**Task instructions:** The word "postamatic" marks the lines to keep; find each one in the data and copy it.

+++ Given data +++

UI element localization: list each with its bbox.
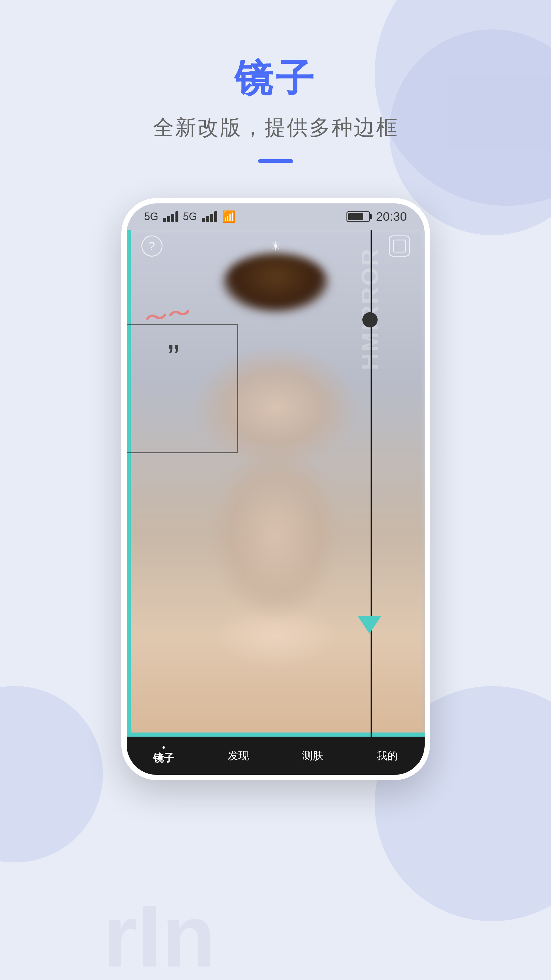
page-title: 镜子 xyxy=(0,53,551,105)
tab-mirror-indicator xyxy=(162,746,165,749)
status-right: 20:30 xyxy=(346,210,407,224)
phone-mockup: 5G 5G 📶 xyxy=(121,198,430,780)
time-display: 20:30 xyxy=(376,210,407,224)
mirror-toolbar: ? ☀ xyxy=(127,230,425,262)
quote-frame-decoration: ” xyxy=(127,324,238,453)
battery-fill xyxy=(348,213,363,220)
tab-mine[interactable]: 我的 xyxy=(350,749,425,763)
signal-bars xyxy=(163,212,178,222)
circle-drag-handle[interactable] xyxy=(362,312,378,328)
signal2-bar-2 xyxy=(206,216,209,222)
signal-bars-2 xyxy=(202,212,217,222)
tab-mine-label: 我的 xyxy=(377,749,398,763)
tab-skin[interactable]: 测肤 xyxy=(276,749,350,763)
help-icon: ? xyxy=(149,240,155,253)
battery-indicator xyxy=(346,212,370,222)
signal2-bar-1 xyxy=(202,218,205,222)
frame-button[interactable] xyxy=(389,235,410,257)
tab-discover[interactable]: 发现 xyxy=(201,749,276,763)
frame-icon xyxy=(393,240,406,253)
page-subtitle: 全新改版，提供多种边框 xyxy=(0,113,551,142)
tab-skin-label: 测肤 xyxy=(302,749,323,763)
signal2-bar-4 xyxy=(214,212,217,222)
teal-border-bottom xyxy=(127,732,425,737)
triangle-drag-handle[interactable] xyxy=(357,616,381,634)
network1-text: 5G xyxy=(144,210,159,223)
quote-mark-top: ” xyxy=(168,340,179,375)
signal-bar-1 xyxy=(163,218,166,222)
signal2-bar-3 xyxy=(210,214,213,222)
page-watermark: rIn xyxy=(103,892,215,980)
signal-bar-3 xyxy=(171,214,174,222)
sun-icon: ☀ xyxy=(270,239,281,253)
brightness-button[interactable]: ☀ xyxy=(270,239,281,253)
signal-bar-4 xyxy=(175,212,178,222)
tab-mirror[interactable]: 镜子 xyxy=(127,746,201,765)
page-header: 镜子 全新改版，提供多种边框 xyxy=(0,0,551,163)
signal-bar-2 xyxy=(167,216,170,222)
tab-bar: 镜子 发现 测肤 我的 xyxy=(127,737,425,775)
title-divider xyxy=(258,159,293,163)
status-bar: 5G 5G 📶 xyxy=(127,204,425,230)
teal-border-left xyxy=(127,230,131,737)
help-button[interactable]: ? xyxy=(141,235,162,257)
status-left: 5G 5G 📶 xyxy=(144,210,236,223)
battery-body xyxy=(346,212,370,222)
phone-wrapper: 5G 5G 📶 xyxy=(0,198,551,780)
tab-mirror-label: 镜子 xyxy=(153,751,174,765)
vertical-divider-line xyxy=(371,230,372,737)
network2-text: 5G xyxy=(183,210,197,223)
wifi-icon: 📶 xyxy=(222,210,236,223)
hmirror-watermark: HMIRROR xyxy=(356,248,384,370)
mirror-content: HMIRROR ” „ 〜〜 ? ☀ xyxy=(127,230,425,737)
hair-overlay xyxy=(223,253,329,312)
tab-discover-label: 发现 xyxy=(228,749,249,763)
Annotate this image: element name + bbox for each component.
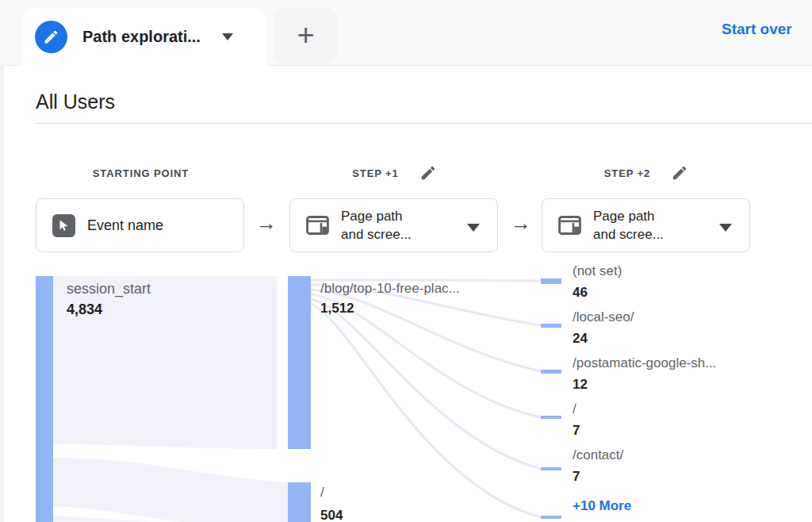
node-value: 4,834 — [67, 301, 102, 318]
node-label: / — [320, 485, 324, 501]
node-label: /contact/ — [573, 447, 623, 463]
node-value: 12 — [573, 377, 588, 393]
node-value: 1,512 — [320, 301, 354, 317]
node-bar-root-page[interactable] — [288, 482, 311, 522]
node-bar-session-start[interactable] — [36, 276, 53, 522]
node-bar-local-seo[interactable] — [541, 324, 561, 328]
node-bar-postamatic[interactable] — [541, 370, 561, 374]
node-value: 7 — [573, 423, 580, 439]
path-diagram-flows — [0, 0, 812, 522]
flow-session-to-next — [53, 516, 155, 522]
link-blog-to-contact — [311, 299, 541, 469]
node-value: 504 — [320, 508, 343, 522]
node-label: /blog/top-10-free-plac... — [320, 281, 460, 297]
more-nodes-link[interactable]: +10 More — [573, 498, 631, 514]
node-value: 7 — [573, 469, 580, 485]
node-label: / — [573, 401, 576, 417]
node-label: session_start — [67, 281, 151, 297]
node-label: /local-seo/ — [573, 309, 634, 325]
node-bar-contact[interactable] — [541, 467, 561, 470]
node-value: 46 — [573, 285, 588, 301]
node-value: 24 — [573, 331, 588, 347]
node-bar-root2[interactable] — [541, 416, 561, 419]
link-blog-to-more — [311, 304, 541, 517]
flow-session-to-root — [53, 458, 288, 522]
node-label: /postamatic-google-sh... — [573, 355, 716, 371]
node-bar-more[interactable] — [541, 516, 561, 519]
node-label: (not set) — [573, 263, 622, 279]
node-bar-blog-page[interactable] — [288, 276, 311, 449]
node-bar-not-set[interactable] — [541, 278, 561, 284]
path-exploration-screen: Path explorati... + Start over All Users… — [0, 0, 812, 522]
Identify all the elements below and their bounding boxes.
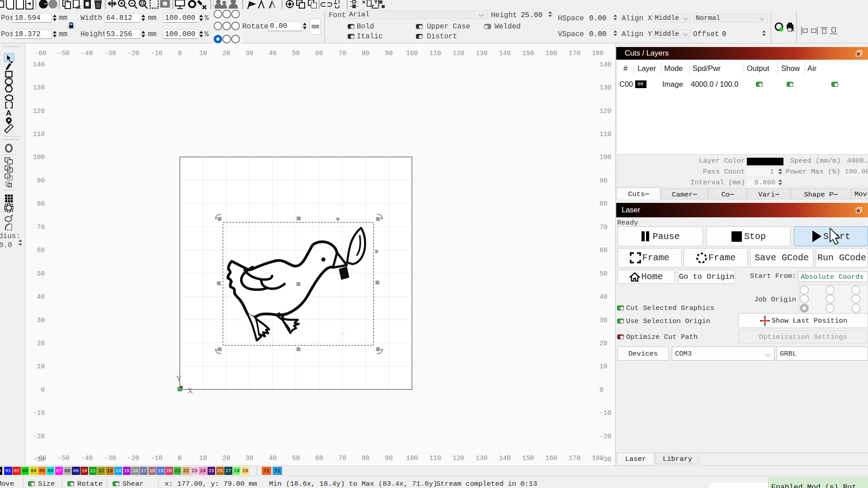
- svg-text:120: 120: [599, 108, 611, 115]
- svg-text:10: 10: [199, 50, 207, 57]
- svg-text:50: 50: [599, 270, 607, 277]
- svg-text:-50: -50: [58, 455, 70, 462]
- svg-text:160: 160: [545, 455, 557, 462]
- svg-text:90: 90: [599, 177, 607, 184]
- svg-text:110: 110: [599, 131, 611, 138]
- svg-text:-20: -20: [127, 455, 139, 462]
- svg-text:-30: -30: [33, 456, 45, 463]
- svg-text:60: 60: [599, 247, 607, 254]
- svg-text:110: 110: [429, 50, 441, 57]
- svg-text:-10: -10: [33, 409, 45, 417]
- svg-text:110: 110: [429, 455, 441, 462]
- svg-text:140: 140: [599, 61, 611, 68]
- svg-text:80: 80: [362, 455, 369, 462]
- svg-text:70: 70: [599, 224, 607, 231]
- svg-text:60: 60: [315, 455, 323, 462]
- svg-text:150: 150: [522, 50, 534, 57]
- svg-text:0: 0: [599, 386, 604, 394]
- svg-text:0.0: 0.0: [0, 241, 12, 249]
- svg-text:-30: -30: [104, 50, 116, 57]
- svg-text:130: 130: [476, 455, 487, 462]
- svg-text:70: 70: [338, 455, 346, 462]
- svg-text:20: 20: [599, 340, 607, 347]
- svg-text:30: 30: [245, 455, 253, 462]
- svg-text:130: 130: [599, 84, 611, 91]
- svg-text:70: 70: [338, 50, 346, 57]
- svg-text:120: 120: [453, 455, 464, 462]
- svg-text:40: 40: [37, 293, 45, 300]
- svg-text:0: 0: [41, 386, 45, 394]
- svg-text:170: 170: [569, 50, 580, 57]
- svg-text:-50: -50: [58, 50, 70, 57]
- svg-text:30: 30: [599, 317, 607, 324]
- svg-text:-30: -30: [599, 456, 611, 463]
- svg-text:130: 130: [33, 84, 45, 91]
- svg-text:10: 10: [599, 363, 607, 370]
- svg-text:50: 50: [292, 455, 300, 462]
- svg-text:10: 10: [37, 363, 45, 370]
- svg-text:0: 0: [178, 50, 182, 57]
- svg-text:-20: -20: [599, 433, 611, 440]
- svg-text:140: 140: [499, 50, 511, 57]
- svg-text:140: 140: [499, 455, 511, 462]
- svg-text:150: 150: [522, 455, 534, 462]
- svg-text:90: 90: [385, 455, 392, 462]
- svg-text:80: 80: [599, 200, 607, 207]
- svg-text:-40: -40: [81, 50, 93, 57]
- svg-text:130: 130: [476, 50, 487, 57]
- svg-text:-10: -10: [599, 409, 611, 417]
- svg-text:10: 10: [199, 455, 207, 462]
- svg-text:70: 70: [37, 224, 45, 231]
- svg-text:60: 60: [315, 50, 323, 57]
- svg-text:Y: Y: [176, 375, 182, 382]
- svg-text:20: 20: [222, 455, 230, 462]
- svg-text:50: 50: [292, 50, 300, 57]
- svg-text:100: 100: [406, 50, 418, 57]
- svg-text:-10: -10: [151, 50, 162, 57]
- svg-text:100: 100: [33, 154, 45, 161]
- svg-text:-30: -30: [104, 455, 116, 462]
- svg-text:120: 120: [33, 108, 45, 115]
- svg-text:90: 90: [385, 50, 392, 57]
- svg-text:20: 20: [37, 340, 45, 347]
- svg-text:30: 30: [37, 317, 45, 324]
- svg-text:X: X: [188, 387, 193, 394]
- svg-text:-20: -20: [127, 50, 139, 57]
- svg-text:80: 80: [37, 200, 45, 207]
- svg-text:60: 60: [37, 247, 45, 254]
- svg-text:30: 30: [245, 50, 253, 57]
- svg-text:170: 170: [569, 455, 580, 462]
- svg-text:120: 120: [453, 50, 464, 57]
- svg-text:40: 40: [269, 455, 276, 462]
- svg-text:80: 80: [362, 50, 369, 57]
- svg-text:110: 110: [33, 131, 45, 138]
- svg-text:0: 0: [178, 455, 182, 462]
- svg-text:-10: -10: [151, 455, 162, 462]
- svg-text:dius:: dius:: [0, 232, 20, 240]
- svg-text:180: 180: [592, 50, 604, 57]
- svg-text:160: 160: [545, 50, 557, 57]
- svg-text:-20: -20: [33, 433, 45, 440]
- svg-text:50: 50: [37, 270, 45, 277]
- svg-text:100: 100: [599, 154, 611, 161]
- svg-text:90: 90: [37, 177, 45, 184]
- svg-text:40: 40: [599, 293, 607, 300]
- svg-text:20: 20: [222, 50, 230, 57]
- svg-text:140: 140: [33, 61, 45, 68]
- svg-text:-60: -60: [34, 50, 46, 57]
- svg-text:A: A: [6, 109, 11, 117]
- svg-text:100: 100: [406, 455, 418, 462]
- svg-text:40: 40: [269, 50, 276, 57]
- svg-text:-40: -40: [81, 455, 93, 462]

+++

**Written solution:**
node-bar-postamatic[interactable] — [541, 370, 561, 374]
node-label: /postamatic-google-sh... — [573, 355, 716, 371]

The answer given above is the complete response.